Hi can anyone tell me where to central locking module is located in a 2000 225 roadster


----------



## darkwolfe (Jun 12, 2010)

The control unit is located behind the driver seat in the bulkhead between the boot and the cabin, under the rood stowage space.

To access, leave the roof up, get your head between the roll hoops, directly behind the drivers roll hoop you'll see an access panel (carpet), lift this up and you'll see the ECU below that bolted to the bulkhead.

The ECU does a lot of things though not just the central locking, also interior lights and the window drop feature.

BTW, what's the problem you have?


----------



## brandy666dog (Sep 29, 2008)

cheers mate 
need to get numbers to get a replacement. hood ,petrol cap ,boot ,roof, interior lights ,window drop and central locking not working told unit is faulty but need to find what one I need hopfully can aquire a second hand one
Vic


----------



## darkwolfe (Jun 12, 2010)

If you have all those problems then yes it's that unit and it's probably suffered water ingress due to blocked drain holes.

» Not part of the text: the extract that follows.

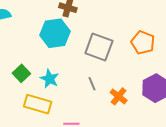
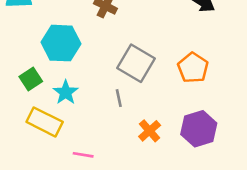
cyan hexagon: (55, 33) -> (61, 43), moved
gray line: (92, 84) -> (119, 98), moved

As a start remove the module and slide the PCB out, if it's not too bad you can repair it, mine was only burned out on the main 5v rail so was an easy fix. Unfortunatly I had already bought a replacement, which I still have if you need one. It's brand new and still in the box. I'd give the repair a go first though as the replacement unit will need coding to your car.

Where are you btw?


----------



## brandy666dog (Sep 29, 2008)

I am in Ipswich Suffolk
I will try and remove it this morning and have a look
my mechanic mate has the facility to recode it
if yours is the same as mine how much do you want for it?


----------



## Charlie (Dec 15, 2006)

I have a few units in stock so when you get the part number let me know and I will check against what I have. I can save you a lot of money if I have a suitable one.

pm me if I can help

Charlie


----------



## darkwolfe (Jun 12, 2010)

Hi, the part number for mine is 8N7 962 267 C, £40 if you want it.


----------



## SVStu (Dec 11, 2006)

> Hi, the part number for mine is 8N7 962 267 C, £40 if you want it.


If only the 7 was an 8 I may have had second dibbs on this :?

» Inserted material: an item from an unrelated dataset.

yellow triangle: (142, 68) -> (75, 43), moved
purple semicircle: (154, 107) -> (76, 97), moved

Darkwolfe - You sound like you have had yours apart, did you need to recode when re-installing?? I assume you also disconnected the battery before removing and re-installing??

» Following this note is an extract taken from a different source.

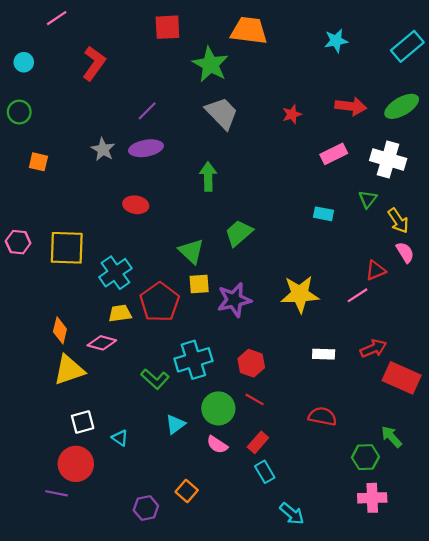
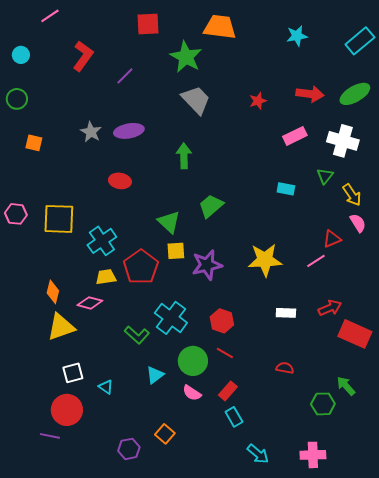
purple line: (147, 111) -> (125, 76), moved
cyan cross: (193, 360) -> (171, 318), turned -36
red semicircle: (322, 416) -> (285, 368), size x0.7
pink cross: (372, 498) -> (313, 455), moved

Grrrrrr bloody window drop [smiley=argue.gif]


----------



## chrisd0302 (Dec 15, 2020)

Charlie said:


> I have a few units in stock so when you get the part number let me know and I will check against what I have. I can save you a lot of money if I have a suitable one.
> 
> pm me if I can help
> 
> Charlie


Are you still able to get the CCM I have an Audi TT Convertible 2003


----------



## chrisd0302 (Dec 15, 2020)

Thanks Charlie have someone looking at it today so will let you know.


----------



## 04-TT-3.2 (Aug 10, 2021)

Charlie said:


> I have a few units in stock so when you get the part number let me know and I will check against what I have. I can save you a lot of money if I have a suitable one.
> 
> pm me if I can help
> 
> Charlie


By any chance do you still stock the modules? if so can i give you the numbers of required modules... 

thanks


----------